Work to be completed: In the records below, find the line with "Last Minute", then retype it and every following line exactly, stopping after the line with "ampliar as estratégias". Leave the pictures out.
========
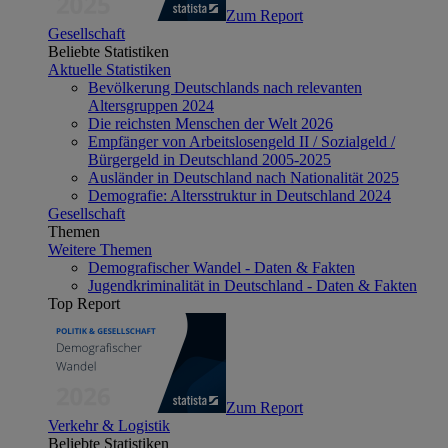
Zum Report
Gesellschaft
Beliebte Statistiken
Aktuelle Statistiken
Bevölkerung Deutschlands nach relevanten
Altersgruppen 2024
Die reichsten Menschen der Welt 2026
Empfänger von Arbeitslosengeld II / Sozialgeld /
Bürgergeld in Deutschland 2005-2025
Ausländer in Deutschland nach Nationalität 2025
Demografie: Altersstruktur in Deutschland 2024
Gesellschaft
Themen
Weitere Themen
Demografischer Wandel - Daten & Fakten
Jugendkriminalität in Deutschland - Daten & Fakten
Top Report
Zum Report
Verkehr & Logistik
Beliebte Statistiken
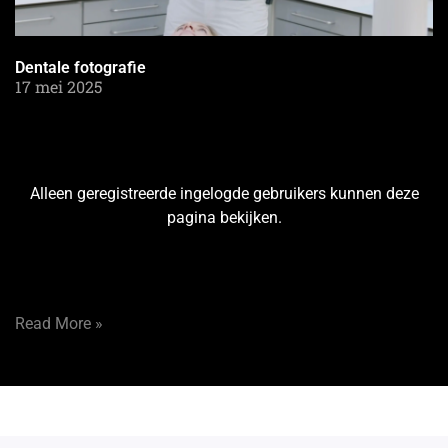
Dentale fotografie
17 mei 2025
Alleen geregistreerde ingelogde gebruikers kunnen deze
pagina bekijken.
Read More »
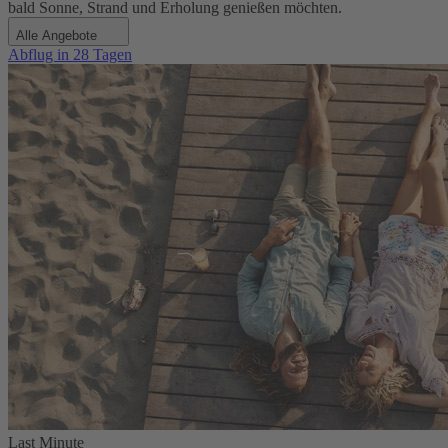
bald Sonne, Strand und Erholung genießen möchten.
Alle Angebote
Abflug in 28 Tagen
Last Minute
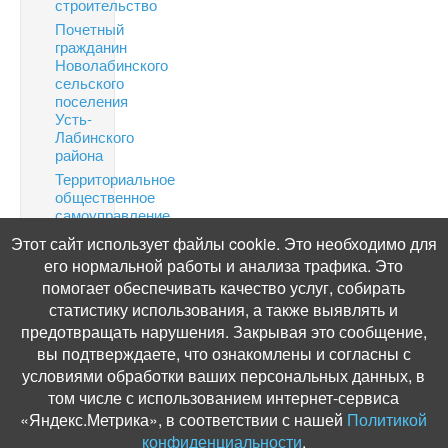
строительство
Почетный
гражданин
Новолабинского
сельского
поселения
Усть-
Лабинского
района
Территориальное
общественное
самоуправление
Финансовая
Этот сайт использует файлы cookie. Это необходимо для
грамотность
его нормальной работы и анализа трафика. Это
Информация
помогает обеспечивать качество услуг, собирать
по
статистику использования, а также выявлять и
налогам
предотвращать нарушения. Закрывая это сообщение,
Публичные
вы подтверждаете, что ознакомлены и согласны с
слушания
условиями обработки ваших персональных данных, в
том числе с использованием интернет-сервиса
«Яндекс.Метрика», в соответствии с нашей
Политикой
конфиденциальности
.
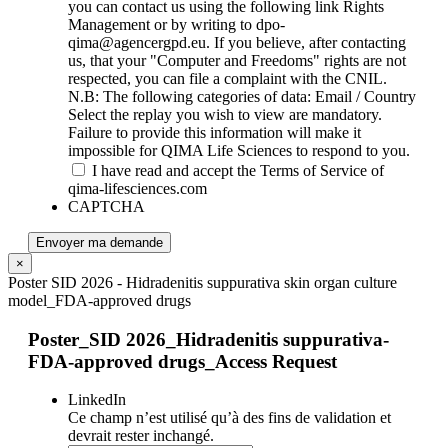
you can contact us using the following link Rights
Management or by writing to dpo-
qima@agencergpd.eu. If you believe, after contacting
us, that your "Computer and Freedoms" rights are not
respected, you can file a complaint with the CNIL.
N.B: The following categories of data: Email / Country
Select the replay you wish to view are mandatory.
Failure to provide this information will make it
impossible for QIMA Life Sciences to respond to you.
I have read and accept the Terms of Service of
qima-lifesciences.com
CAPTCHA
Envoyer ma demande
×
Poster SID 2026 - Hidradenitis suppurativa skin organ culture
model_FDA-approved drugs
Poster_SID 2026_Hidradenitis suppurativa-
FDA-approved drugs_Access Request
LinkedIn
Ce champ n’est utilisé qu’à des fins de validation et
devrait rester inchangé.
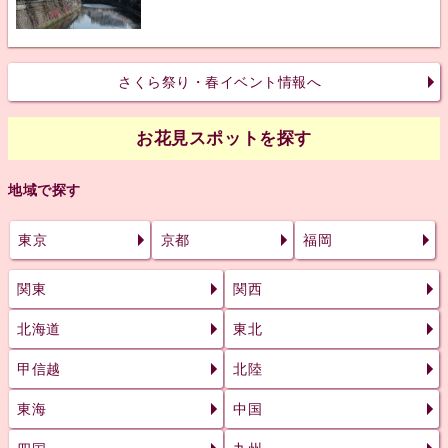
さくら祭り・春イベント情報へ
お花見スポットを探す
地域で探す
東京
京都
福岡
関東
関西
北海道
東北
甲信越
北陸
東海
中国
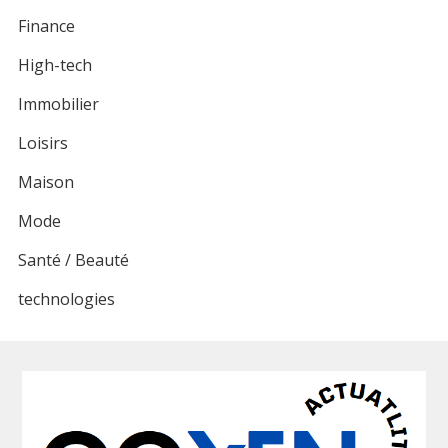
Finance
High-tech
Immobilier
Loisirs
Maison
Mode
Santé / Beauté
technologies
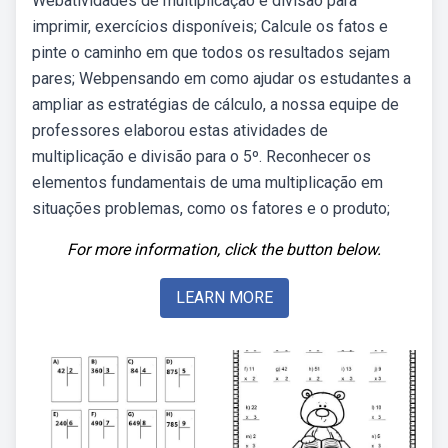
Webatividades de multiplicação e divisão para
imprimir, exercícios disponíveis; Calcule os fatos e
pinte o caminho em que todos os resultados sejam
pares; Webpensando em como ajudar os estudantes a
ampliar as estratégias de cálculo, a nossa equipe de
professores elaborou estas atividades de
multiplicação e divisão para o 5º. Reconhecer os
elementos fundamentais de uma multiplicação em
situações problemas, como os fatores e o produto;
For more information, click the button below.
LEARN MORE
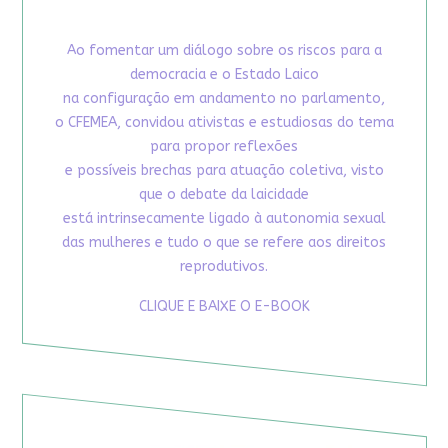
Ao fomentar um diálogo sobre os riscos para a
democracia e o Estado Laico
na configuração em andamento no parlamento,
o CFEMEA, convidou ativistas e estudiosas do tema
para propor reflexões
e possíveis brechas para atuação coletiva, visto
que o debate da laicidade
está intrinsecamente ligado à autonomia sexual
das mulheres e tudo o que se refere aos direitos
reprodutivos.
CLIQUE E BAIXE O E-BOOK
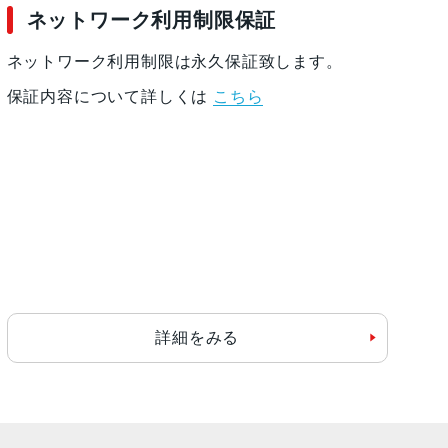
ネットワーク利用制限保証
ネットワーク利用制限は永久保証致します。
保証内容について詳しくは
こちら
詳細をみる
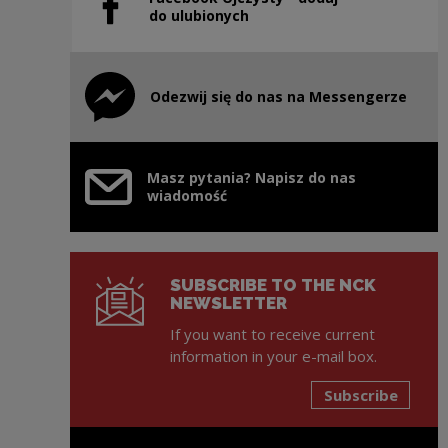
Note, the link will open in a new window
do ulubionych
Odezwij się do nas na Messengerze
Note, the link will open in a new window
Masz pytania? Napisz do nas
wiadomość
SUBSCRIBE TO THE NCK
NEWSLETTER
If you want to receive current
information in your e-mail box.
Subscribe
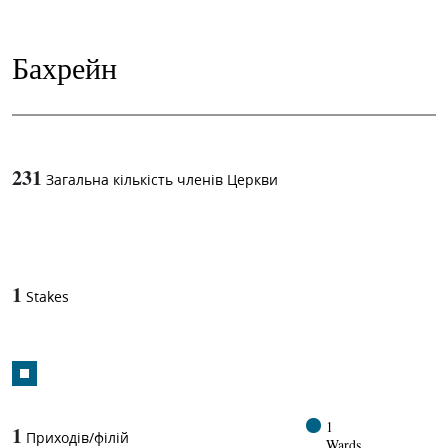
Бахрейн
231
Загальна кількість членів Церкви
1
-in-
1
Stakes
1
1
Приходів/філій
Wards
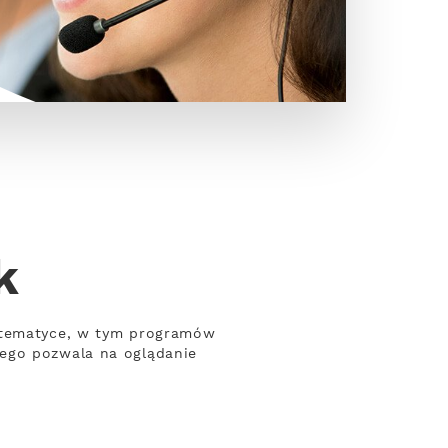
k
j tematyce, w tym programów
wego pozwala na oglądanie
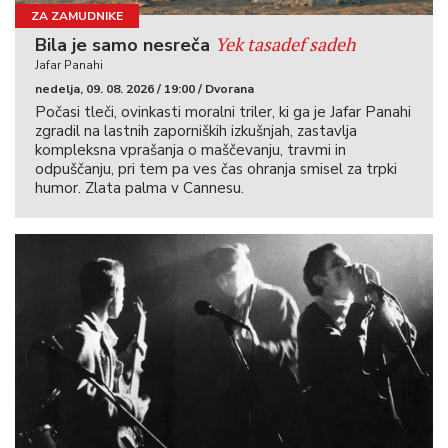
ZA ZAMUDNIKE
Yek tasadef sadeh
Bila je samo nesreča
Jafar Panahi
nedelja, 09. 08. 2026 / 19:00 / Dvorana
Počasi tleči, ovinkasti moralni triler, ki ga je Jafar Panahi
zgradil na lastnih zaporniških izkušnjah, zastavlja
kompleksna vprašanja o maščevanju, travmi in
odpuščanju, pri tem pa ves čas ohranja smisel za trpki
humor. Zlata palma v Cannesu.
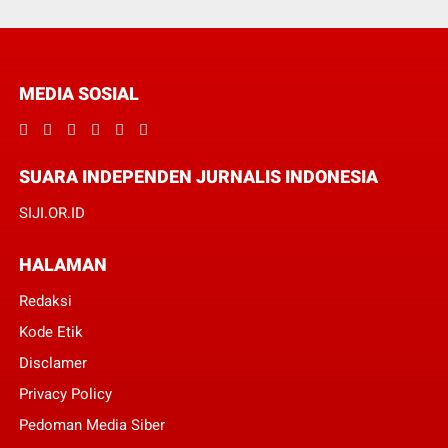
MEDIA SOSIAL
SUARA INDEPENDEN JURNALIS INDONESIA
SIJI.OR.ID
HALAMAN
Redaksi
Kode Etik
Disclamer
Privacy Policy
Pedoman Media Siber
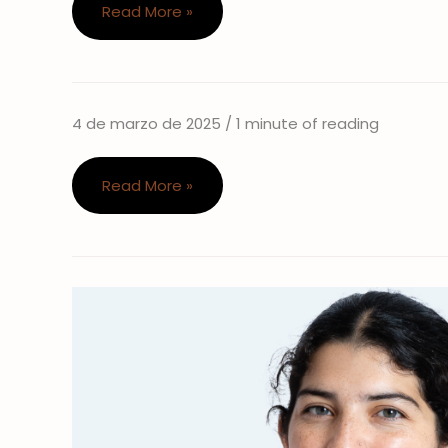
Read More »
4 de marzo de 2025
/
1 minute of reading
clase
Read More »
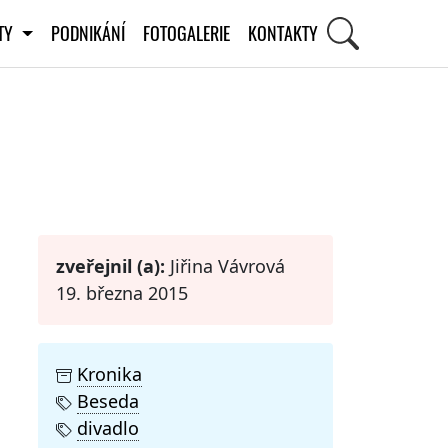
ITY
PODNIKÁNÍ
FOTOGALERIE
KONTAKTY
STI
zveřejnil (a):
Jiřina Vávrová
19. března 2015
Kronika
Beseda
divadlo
========
Task response:
Last Minute
строительство
Почетный
гражданин
Новолабинского
сельского
поселения
Усть-
Лабинского
района
Территориальное
общественное
самоуправление
Финансовая
Этот сайт использует файлы cookie. Это необходимо для
грамотность
его нормальной работы и анализа трафика. Это
Информация
помогает обеспечивать качество услуг, собирать
по
статистику использования, а также выявлять и
налогам
предотвращать нарушения. Закрывая это сообщение,
Публичные
вы подтверждаете, что ознакомлены и согласны с
слушания
условиями обработки ваших персональных данных, в
том числе с использованием интернет-сервиса
«Яндекс.Метрика», в соответствии с нашей
Политикой
конфиденциальности
.
you can contact us using the following link Rights
Management or by writing to dpo-
qima@agencergpd.eu. If you believe, after contacting
us, that your "Computer and Freedoms" rights are not
respected, you can file a complaint with the CNIL.
N.B: The following categories of data: Email / Country
Select the replay you wish to view are mandatory.
Failure to provide this information will make it
impossible for QIMA Life Sciences to respond to you.
I have read and accept the Terms of Service of
qima-lifesciences.com
CAPTCHA
Envoyer ma demande
×
Poster SID 2026 - Hidradenitis suppurativa skin organ culture
model_FDA-approved drugs
Poster_SID 2026_Hidradenitis suppurativa-
FDA-approved drugs_Access Request
LinkedIn
Ce champ n’est utilisé qu’à des fins de validation et
devrait rester inchangé.
さくら祭り・春イベント情報へ
お花見スポットを探す
地域で探す
東京
京都
福岡
関東
関西
北海道
東北
甲信越
北陸
東海
中国
Finance
High-tech
Immobilier
Loisirs
Maison
Mode
Santé / Beauté
technologies
Webatividades de multiplicação e divisão para
imprimir, exercícios disponíveis; Calcule os fatos e
pinte o caminho em que todos os resultados sejam
pares; Webpensando em como ajudar os estudantes a
ampliar as estratégias de cálculo, a nossa equipe de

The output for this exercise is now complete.